Noticing your progress vs measuring it

To which extent can we notice our progress and to which extent do we need to monitor it? Our mind is full of biases and not to be trusted, however if we focus entirely on measurements we may loose something precious that forgot to measure. I will tell tales of two students and then we will discuss various aspects of measurement.

When Anna just started independent teaching practice we had to deal with problematic students, students that we simply would not take today.One of them came to us and demanded all of his money back. When we asked why he claimed that he learnt nothing because he does not feel any different. So we asked him to measure his reading speed. He scored 800wpm with 80% retention. When he started his speed was 120wpm with 20% retention. He needed to test twice with different texts and with timer in front of his eyes to believe. Speedreading felt so natural for him, that he felt he was speedreading all along.
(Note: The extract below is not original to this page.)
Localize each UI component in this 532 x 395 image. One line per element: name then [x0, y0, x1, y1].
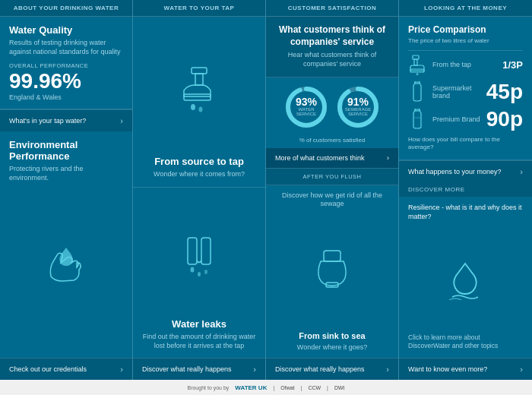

Another story has to do with a student whom we had a year ago. This was a very nice student who measured his progress daily. He was using some software for measuring his reading speed. His progress was great and he sent us plots of his progress. One week a student cancelled and I suggested Anna giving a free lesson to this student since he has shown such an improvement. To my amazement, Anna said that the guy reads very fast but understand nothing of what he reads. Apparently his speedreading software asked him multiple choice questions and he guessed the answers, but was unable to explain what he read. With this level of understanding, he could as well read 20000 wpm…. Eventually he needed to retrain his speedreading for three months under Anna’s spervision until he qualified with 1250wpm with 85% retention.

Learning is hard and the gap between your current state and the state you want to reach is probably big. There is a trick most of our students use. To stay focused and happy it is reasonable to focus on improvement over the initial condition using “I learn faster than I used to” mantra. To do this we suggest to monitor reading speed and retention once a week. We do not recommend to monitor reading speed more often, since it may encourage behaviors optimizing specific metrics – reading ever faster instead of preserving understanding etc.

Do not trust the way you remember yourself. So called consistance bias makes us feel that nothing changed and we did not improve. Do write down your previous results. If you have access to peer coaching (mastermind group or equivalent), use the coach to monitor your progress.

We tend to complete what we started. This Zeigarnik effect will force you to mark your task as complete even if it is not really so. Do not trust yourself to decide when you are ready to move on. Put a reasonable numerical target and move on only when you reach it.

So these are my recomendations: measure your progress but not too often, do not trust your common sense or numeric results: double-check yourself in several ways.